One Size Fits All? Definitely Not in Task-Oriented Design for Mobile

One Size Fits All? Definitely Not in Task-Oriented Design for Mobile


There is an ongoing assumption that responsive web design is the right approach to take for applications and websites for mobile environments. There’s no doubt that mobile first combined with responsive design can bring excellent results in the right circumstances but there’s an additional approach to consider: task-oriented design; which examines the user’s requirements prior to deciding on a responsive approach to design and in many circumstances guides the design team away from responsive.

Responsive design is cost-effective; you begin with the principle of mobile first and design a single site or mobile app which then scales to fit into other screen sizes. Mobile first tends to prevent the overload of the screen when the site is scaled to its smallest size. However, it is worth noting that this is not always the best way to design a site or app to be used across a wide-spectrum of devices.

Task-Oriented Design

Task oriented design asks the question; what will the user do with this application or website on the specific device on which it will be used?

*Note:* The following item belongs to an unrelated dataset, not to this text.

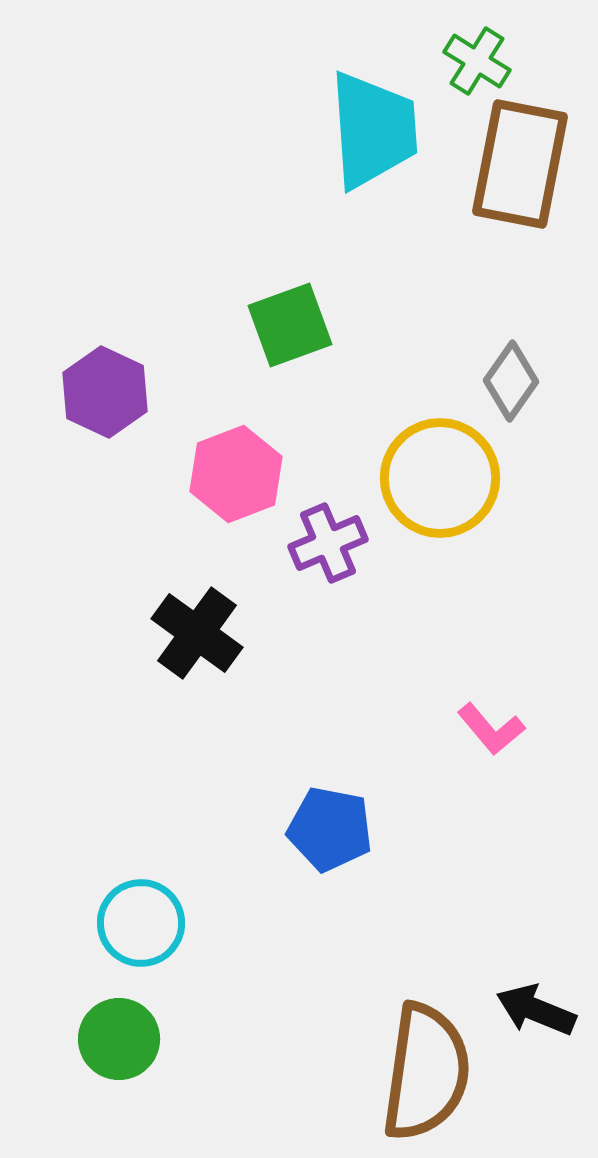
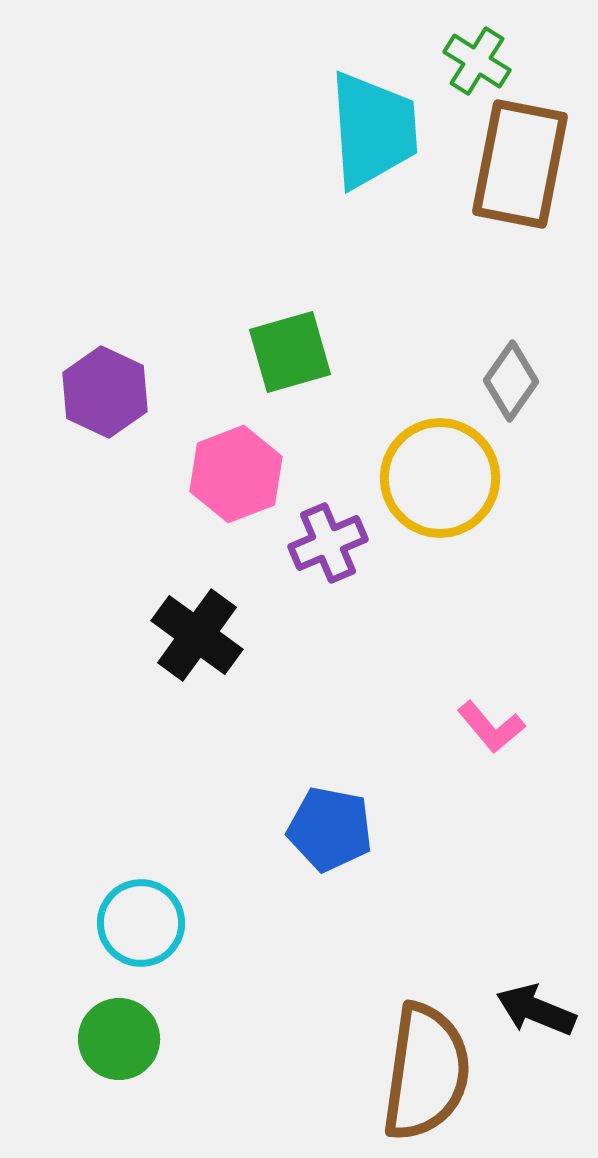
green square: moved 27 px down; rotated 4 degrees clockwise
black cross: moved 2 px down
pink L-shape: moved 2 px up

There are two main tasks for apps and websites:

  • Tasks which involve consumption of information: Think the Guardian or the BBC – these sites are all about providing content (of various types) to be consumed by the user. The requirement for interaction is minimal and whether they are delivered by a mobile website or a mobile app – it’s likely that responsive design is going to be OK for sites that focus on information consumption.
  • Tasks which involve increasing levels of user interaction: Once you step away from information consumption most apps and websites require greater degrees of interactivity – this may mean that responsive design is not the right choice. Adaptive design, where a different version of the site/app is built for each screen size may be a better choice.

Examining the Usage Model for Task-Oriented Design

Author/Copyright holder: Antoine Lefeuvre. Copyright terms and licence: CC BY-SA 2.0

While there will always be some overlap between platforms in the way that users work – each platform tends to serve a discrete usage model.

  • Desktops (and laptops) – users tend to use these at a desk. They are sat and unmoving for reasonable time intervals. They perform complex tasks more frequently than on other platforms. They are more likely to be able to focus on a single task rather than multi-tasking. The traditional mouse/keyboard combination offers a very effective user interface to support this. The more controls and the more complex the task – the more likely it is that the user is going tosit down and use a desktop or laptop to get the job done.
  • Tablets – once again users tend to be stationary for the time they use a tablet. However, they’re likely to use a tablet for a shorter-time period than a desktop/laptop and a typical usage interval might be 15-30 minutes. The keyboard is better designed for work than the smartphone keyboard but it’s not as good as the traditional desktop keyboard either. The more switching between virtual keyboards required – the more likely the user will abandon the tablet and the task or switch to using a desktop/laptop to perform it. It’s a good idea for an app to automatically switch keyboards when data input format is consistent.
  • Smartphones – phones are more likely to be used in very short intervals. They are often used for on the fly multi-tasking (checking Facebook, e-mail, appointments, etc. in the same period of use). The keyboard is much more limited and task complexity is likely to be much reduced when compared to even the tablet.

Task Analysis For Task-Oriented Design

Author/Copyright holder: Ggd101. Copyright terms and licence: CC BY-SA 3.0

It’s important that design teams conduct a thorough task analysis early in the design phase. This is a much neglected activity but it can help determine the way that a mobile app or website should be built as well as helping to inform the cognitive model, the UI design and the development team’s use case creation.

When you take the device into account you might find a process like making a flight reservation goes something like this:

Desktop/Laptop – used for research. Comparing all the options. Examining the places the flights terminate in and checking hotel availability, sights to see, local transport, etc.

Tablet – once the options are narrowed down on the desktop – the user might then want to review their final options on their tablet before booking those flights.

Smartphone – may only be needed to review, forward or change a flight reservation or to check in before arriving at the airport. It may also be vital in the event that the flight is cancelled to be able to choose an alternative.

In this instance, a flight booking app, needs to offer quite different information and functionality to the same user on different devices. A responsive design simply won’t get the job done – it would be better to build 3 versions of the same app or website and afford the user the choices and functionality they need to serve their needs.

Of course, this information only comes from user research – you cannot assume that your users’ needs will be different from device to device. They may not be. However, if they are markedly different when you start using a task-oriented approach it’s a clear indicator that responsive design probably won’t serve their needs effectively.

Author/Copyright holder: falkowata. Copyright terms and licence: CC BY 2.0

The Take Away

Task-oriented design asks the question; “Is responsive design the correct approach for my mobile application or website design?” In the case of information consumptive sites the answer is that responsive design is probably the right decision to make. In the case of interactive intensive sites/apps the answer may be more complex. Exploring what your users need on each platform will help you make better design decisions resulting in better UX with the finished product.